Cloud price war intensifies

Cloud computing is often applauded for the affordability that it can offer to businesses and consumers, although there are also those who contest the cost-effectiveness of cloud deployment, often because this discussion can be had in such broad terms, as to render different arguments completely oppositional, yet equally valid.

However, when looking at the cloud providers that are operating on an industrial scale and servicing some of the largest companies in the world, it is clear that an intense price war has been initiated and continues to rage.

Network World reports that a variety of the world’s biggest cloud companies, including Google and Amazon, have been racing to slash costs for capacity and access.

This healthy competition is obviously good news for cloud customers because it means there is always the incentive for providers to undercut rivals and give you a better deal.
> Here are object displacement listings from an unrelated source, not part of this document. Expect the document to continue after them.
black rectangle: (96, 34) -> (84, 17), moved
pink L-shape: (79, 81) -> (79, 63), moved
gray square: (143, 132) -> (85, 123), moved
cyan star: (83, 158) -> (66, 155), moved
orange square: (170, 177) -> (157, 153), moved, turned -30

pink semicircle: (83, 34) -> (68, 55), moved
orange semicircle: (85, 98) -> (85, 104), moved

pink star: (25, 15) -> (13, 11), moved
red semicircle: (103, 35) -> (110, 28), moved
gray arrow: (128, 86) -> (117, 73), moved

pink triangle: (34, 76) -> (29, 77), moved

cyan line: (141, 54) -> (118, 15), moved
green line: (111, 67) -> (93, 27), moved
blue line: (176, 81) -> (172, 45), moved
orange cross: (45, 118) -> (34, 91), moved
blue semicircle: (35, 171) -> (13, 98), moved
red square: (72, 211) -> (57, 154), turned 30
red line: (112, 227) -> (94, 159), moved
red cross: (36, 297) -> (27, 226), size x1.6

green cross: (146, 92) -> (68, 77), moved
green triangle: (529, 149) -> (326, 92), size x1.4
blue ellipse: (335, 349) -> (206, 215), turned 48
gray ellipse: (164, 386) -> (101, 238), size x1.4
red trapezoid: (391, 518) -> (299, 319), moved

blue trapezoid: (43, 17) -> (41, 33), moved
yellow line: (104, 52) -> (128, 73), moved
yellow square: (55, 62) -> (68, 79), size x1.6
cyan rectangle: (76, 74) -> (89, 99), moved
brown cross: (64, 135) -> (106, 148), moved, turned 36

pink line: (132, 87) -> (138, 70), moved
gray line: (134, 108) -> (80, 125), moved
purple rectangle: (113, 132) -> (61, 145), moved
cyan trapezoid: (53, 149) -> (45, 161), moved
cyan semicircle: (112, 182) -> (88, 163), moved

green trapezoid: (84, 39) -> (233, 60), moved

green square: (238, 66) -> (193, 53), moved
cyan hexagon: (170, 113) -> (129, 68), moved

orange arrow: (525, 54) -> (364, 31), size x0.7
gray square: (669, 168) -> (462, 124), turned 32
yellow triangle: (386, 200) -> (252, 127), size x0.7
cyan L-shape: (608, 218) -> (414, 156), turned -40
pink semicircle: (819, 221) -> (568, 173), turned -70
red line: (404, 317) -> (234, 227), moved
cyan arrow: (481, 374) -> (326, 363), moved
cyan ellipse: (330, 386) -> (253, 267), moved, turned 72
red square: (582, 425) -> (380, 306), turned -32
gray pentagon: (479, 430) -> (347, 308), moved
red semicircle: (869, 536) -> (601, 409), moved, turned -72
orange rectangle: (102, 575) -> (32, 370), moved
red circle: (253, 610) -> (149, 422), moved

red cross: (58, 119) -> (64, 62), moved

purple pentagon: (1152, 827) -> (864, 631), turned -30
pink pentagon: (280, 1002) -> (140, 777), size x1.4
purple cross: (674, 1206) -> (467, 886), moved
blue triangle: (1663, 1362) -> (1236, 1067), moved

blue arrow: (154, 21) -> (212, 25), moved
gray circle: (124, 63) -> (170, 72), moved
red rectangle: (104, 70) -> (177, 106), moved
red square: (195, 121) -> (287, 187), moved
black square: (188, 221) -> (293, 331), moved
However, it might be problematic from a certain perspective, if just one or two major companies are able to monopolise the market by squeezing out smaller players via unsustainable price reductions.

Because cloud computing has effectively become a utility, prices are being cut on things like the cost of individual virtual machines and even the hourly value of using additional storage capacity or processing power.

This gives companies the opportunity to harness completely flexible and scalable IT platforms and use them for whatever purpose they require, without breaking the bank.

If cloud prices continue to slide, then they will surely level out eventually, although there have been double-digit reductions from big firms in recent months, which suggest that aggressive reductions are still on the cards.

Some companies remain sceptical about the cloud, but eagerness to adopt will increase just as prices of usage are cut. This, more than anything, could shape usage in the future.